Завершая речь, оратор говорит: «И когда я думаю, сколько же ему требуется усилий, чтобы примириться с этой славой, когда я думаю о его античном вкусе к простоте, любви к абстрактным наукам, о его божественном Оссиане, который, кажется, отрывает его от земли, когда никто не знает о его глубоком презрении к блеску, роскоши, славе, низменным устремлениям обыкновенной души, совершенно не опасаясь его честолюбия, я даже чувствую, что нам, может быть, однажды потребуются усилия, чтобы вырвать его из уединения. Вся Франция полностью будет свободна, а он, возможно, не будет свободным никогда, такова его планида. В данный момент его призывает борьба с новым врагом, знаменитым своей ненавистью к французам и своей наглой тиранией по отношению ко всем народам мира. Пусть же он искупит и то и другое под давлением гения Бонапарта, и пусть этому тирану морей будет, наконец, навязан мир, достойный славы Республики. Пусть он отомстит за Францию и пусть он успокоит мир!»

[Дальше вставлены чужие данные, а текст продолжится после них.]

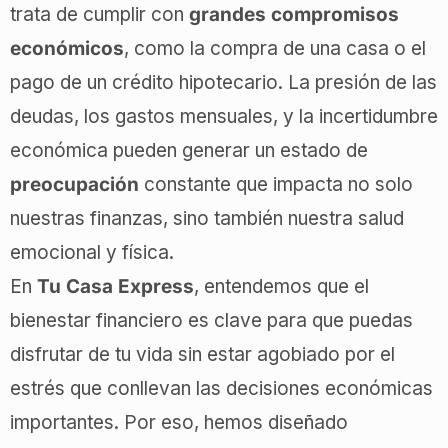
trata de cumplir con
grandes compromisos
económicos
, como la compra de una casa o el
pago de un crédito hipotecario. La presión de las
deudas, los gastos mensuales, y la incertidumbre
económica pueden generar un estado de
preocupación
constante que impacta no solo
nuestras finanzas, sino también nuestra salud
emocional y física.
En
Tu Casa Express
, entendemos que el
bienestar financiero es clave para que puedas
disfrutar de tu vida sin estar agobiado por el
estrés que conllevan las decisiones económicas
importantes. Por eso, hemos diseñado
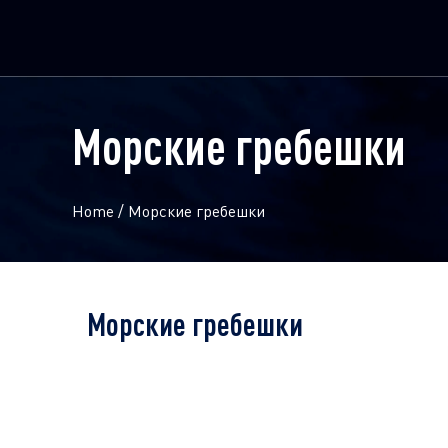
Морские гребешки
Home
/
Морские гребешки
Морские гребешки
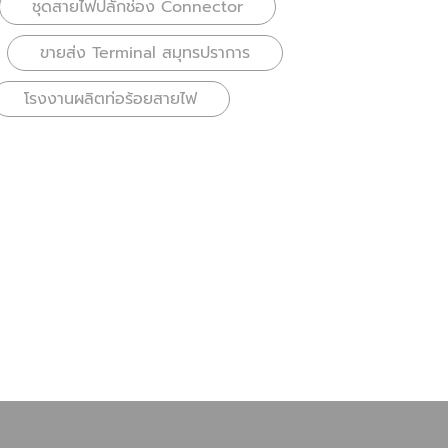
ชุดสายไฟปลั๊กช่อง Connector
ขายส่ง Terminal สมุทรปราการ
โรงงานผลิตท่อร้อยสายไฟ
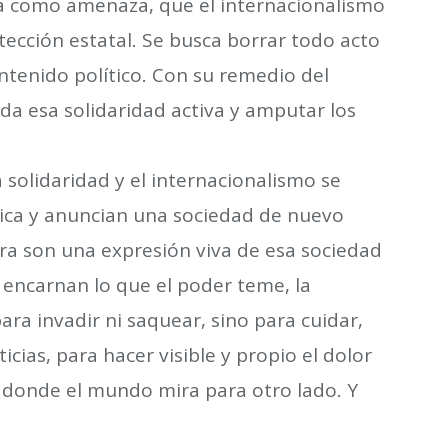
da como amenaza, que el internacionalismo
tección estatal. Se busca borrar todo acto
tenido político. Con su remedio del
da esa solidaridad activa y amputar los
solidaridad y el internacionalismo se
ica y anuncian una sociedad de nuevo
era son una expresión viva de esa sociedad
 encarnan lo que el poder teme, la
ara invadir ni saquear, sino para cuidar,
icias, para hacer visible y propio el dolor
r donde el mundo mira para otro lado. Y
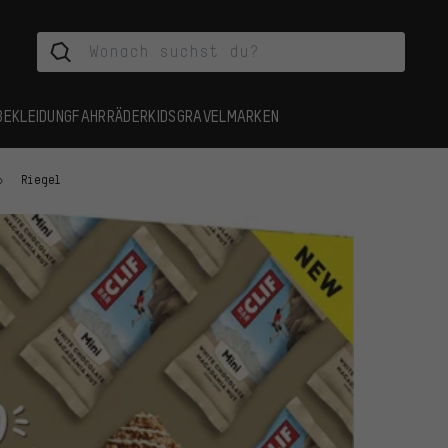
BEKLEIDUNG
FAHRRÄDER
KIDS
GRAVEL
MARKEN
Riegel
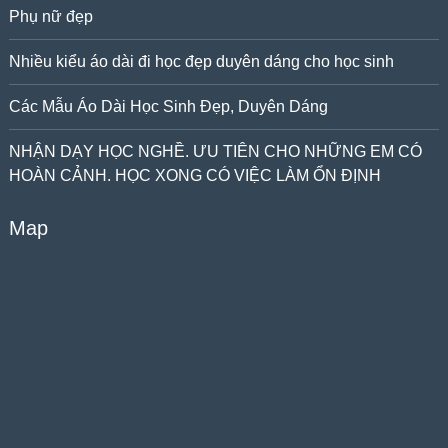
Phụ nữ đẹp
Nhiều kiểu áo dài đi học đẹp duyên dáng cho học sinh
Các Mẫu Áo Dài Học Sinh Đẹp, Duyên Dáng
NHẬN DẠY HỌC NGHỀ. ƯU TIÊN CHO NHỮNG EM CÓ
HOÀN CẢNH. HỌC XONG CÓ VIỆC LÀM ỔN ĐỊNH
Map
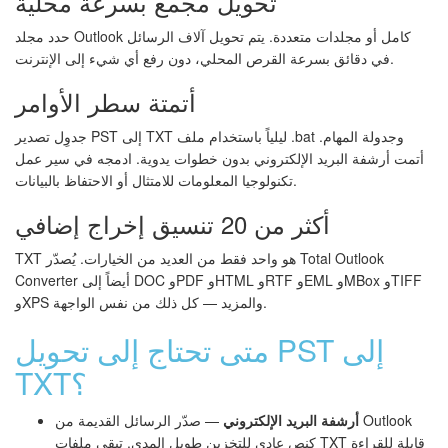
تحويل مجمع بسرعة محلية
حدد مجلد Outlook كامل أو مجلدات متعددة. يتم تحويل آلاف الرسائل
في دقائق بسرعة القرص المحلي، دون رفع أي شيء إلى الإنترنت.
أتمتة سطر الأوامر
جدوِل تصدير PST إلى TXT ليلياً باستخدام ملف .bat وجدولة المهام.
أتمت أرشفة البريد الإلكتروني بدون خطوات يدوية. ادمجه في سير عمل
تكنولوجيا المعلومات للامتثال أو الاحتفاظ بالبيانات.
أكثر من 20 تنسيق إخراج إضافي
TXT هو واحد فقط من العديد من الخيارات. يُصدّر Total Outlook
Converter أيضاً إلى DOC وPDF وHTML وRTF وEML وMBox وTIFF
وXPS والمزيد — كل ذلك من نفس الواجهة.
متى تحتاج إلى تحويل PST إلى
TXT؟
أرشفة البريد الإلكتروني
— صدّر الرسائل القديمة من Outlook
كنص عادي للتخزين طويل المدى. تبقى ملفات TXT قابلة للقراءة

Талейрана едва слушают. Его торжественную речь находят слишком длинной и многословной, потому что с нетерпением ждут, что скажет Бонапарт. Минуты до момента, когда заговорит победитель сражения при Арколе, кажутся потерянным временем, и министру прощают пространность его речи только благодаря дифирамбам, которые он расточает герою праздника. Гражданин Талейран завершает свою речь такими словами: «Увлеченный удовольствием говорить о вас, генерал, я слишком поздно заметил, что окружающая вас многочисленная публика испытывает нетерпение услышать вас, а вы, граждане, вправе упрекать меня в отсрочке удовольствия, которое вы будете испытывать, слушая того, кто имеет право говорить с вами от имени всей Франции и испытывает радость от возможности общаться с вами по праву старой дружбы».

Наконец должен взять слово Бонапарт. «Его манера держать себя, простая и скромная, — говорит «Монитор», — контрастирует с его огромной славой. Каждый представляет, как он ведет к победе на мосту Лоди, на Арколе, в Тальяменто, или как диктует мир в Кампо-Формио. Устанавливается глубокая тишина. Миротворец передает главе Директории Кампо-формийский договор, ратифицированный императором, и произносит следующую речь: «Граждане, чтобы стать свободным, французский народ должен был победить королей. Чтобы дойти до конституции, опирающейся на здравый смысл, нужно было преодолеть восемнадцать веков предубеждений и предрассудков.